## Input data:
╭──

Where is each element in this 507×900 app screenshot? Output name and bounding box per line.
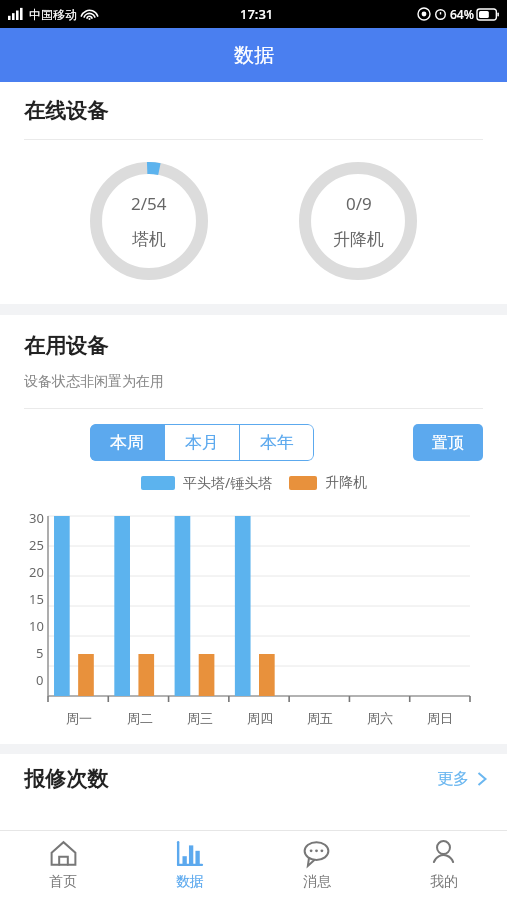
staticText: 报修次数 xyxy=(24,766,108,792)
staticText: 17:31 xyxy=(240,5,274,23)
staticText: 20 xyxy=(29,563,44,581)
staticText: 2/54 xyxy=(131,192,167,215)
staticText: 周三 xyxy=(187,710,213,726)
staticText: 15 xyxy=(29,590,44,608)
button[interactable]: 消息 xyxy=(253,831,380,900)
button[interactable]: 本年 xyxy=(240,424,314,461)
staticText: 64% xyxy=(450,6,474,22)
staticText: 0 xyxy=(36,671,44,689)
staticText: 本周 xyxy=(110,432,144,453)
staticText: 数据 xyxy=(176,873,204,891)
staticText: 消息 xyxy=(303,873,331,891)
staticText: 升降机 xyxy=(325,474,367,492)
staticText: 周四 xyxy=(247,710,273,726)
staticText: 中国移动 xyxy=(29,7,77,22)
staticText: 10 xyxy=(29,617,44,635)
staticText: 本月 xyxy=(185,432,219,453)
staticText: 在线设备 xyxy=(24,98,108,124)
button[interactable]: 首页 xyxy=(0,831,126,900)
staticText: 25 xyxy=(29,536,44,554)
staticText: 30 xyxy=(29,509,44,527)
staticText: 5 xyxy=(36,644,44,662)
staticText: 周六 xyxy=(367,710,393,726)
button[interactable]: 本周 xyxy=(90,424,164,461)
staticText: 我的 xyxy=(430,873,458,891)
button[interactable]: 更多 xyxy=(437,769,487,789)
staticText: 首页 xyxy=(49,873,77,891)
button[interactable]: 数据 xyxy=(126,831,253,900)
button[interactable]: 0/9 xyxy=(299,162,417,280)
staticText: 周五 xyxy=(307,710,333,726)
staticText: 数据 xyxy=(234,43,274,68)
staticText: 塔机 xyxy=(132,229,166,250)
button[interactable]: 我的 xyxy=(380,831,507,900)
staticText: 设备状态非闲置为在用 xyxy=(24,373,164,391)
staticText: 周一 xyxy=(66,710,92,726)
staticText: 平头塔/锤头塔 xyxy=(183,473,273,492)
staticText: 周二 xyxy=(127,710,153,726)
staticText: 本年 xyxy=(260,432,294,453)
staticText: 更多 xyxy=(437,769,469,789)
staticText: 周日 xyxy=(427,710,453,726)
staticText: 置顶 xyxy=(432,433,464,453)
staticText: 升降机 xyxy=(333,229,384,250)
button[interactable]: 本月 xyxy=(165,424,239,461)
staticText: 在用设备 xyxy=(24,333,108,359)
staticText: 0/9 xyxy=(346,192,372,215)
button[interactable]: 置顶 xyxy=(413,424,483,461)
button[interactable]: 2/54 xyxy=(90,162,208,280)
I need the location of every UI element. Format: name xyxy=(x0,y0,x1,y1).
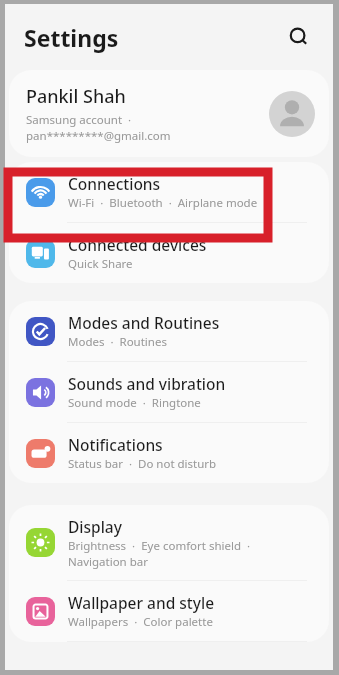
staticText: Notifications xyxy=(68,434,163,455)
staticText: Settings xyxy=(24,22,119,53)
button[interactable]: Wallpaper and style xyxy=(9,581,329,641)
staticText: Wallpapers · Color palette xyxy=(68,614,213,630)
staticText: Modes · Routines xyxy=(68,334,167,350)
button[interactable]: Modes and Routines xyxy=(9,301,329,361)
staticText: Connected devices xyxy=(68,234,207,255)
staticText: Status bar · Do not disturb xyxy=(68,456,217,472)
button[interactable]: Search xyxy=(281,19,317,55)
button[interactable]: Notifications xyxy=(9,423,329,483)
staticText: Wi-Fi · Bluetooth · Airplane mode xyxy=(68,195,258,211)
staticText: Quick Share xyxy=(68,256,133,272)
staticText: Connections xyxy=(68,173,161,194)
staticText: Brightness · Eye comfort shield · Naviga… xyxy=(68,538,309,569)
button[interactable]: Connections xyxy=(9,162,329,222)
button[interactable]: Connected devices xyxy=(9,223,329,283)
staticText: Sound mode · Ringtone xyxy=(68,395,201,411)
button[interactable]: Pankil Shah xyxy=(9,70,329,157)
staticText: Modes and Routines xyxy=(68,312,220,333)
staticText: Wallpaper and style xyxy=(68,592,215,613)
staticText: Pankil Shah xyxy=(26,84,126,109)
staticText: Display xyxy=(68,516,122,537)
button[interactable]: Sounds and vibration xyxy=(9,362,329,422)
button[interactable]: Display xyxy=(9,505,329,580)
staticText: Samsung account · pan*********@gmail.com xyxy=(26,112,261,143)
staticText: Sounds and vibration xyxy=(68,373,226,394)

╰──

## Required action:
Return the data word for word without its pictures.

## Exercise solution:
Where is each element in this 507×900 app screenshot? Output name and bounding box per line.
staticText: 报修次数 xyxy=(24,766,108,792)
staticText: 17:31 xyxy=(240,5,274,23)
staticText: 20 xyxy=(29,563,44,581)
staticText: 2/54 xyxy=(131,192,167,215)
staticText: 周三 xyxy=(187,710,213,726)
staticText: 15 xyxy=(29,590,44,608)
button[interactable]: 消息 xyxy=(253,831,380,900)
button[interactable]: 本年 xyxy=(240,424,314,461)
staticText: 64% xyxy=(450,6,474,22)
staticText: 0 xyxy=(36,671,44,689)
staticText: 本周 xyxy=(110,432,144,453)
staticText: 数据 xyxy=(176,873,204,891)
staticText: 消息 xyxy=(303,873,331,891)
staticText: 升降机 xyxy=(325,474,367,492)
staticText: 周四 xyxy=(247,710,273,726)
staticText: 中国移动 xyxy=(29,7,77,22)
staticText: 10 xyxy=(29,617,44,635)
staticText: 本月 xyxy=(185,432,219,453)
staticText: 在线设备 xyxy=(24,98,108,124)
button[interactable]: 首页 xyxy=(0,831,126,900)
staticText: 25 xyxy=(29,536,44,554)
staticText: 30 xyxy=(29,509,44,527)
staticText: 5 xyxy=(36,644,44,662)
staticText: 周六 xyxy=(367,710,393,726)
button[interactable]: 本周 xyxy=(90,424,164,461)
staticText: 我的 xyxy=(430,873,458,891)
button[interactable]: 更多 xyxy=(437,769,487,789)
staticText: 首页 xyxy=(49,873,77,891)
button[interactable]: 数据 xyxy=(126,831,253,900)
button[interactable]: 0/9 xyxy=(299,162,417,280)
staticText: 周五 xyxy=(307,710,333,726)
staticText: 数据 xyxy=(234,43,274,68)
staticText: 塔机 xyxy=(132,229,166,250)
button[interactable]: 我的 xyxy=(380,831,507,900)
staticText: 设备状态非闲置为在用 xyxy=(24,373,164,391)
staticText: 周一 xyxy=(66,710,92,726)
staticText: 平头塔/锤头塔 xyxy=(183,473,273,492)
staticText: 周二 xyxy=(127,710,153,726)
staticText: 本年 xyxy=(260,432,294,453)
staticText: 更多 xyxy=(437,769,469,789)
staticText: 周日 xyxy=(427,710,453,726)
staticText: 置顶 xyxy=(432,433,464,453)
staticText: 升降机 xyxy=(333,229,384,250)
button[interactable]: 本月 xyxy=(165,424,239,461)
staticText: 在用设备 xyxy=(24,333,108,359)
staticText: 0/9 xyxy=(346,192,372,215)
button[interactable]: 置顶 xyxy=(413,424,483,461)
button[interactable]: 2/54 xyxy=(90,162,208,280)
I need the location of every UI element. Format: name xyxy=(x0,y0,x1,y1).
staticText: Notifications xyxy=(68,434,163,455)
staticText: Settings xyxy=(24,22,119,53)
button[interactable]: Wallpaper and style xyxy=(9,581,329,641)
staticText: Wallpapers · Color palette xyxy=(68,614,213,630)
staticText: Modes · Routines xyxy=(68,334,167,350)
button[interactable]: Modes and Routines xyxy=(9,301,329,361)
staticText: Connected devices xyxy=(68,234,207,255)
staticText: Status bar · Do not disturb xyxy=(68,456,217,472)
button[interactable]: Search xyxy=(281,19,317,55)
button[interactable]: Notifications xyxy=(9,423,329,483)
staticText: Wi-Fi · Bluetooth · Airplane mode xyxy=(68,195,258,211)
staticText: Quick Share xyxy=(68,256,133,272)
staticText: Connections xyxy=(68,173,161,194)
staticText: Brightness · Eye comfort shield · Naviga… xyxy=(68,538,309,569)
button[interactable]: Connections xyxy=(9,162,329,222)
button[interactable]: Connected devices xyxy=(9,223,329,283)
staticText: Sound mode · Ringtone xyxy=(68,395,201,411)
button[interactable]: Pankil Shah xyxy=(9,70,329,157)
staticText: Modes and Routines xyxy=(68,312,220,333)
staticText: Wallpaper and style xyxy=(68,592,215,613)
staticText: Pankil Shah xyxy=(26,84,126,109)
staticText: Display xyxy=(68,516,122,537)
button[interactable]: Sounds and vibration xyxy=(9,362,329,422)
button[interactable]: Display xyxy=(9,505,329,580)
staticText: Samsung account · pan*********@gmail.com xyxy=(26,112,261,143)
staticText: Sounds and vibration xyxy=(68,373,226,394)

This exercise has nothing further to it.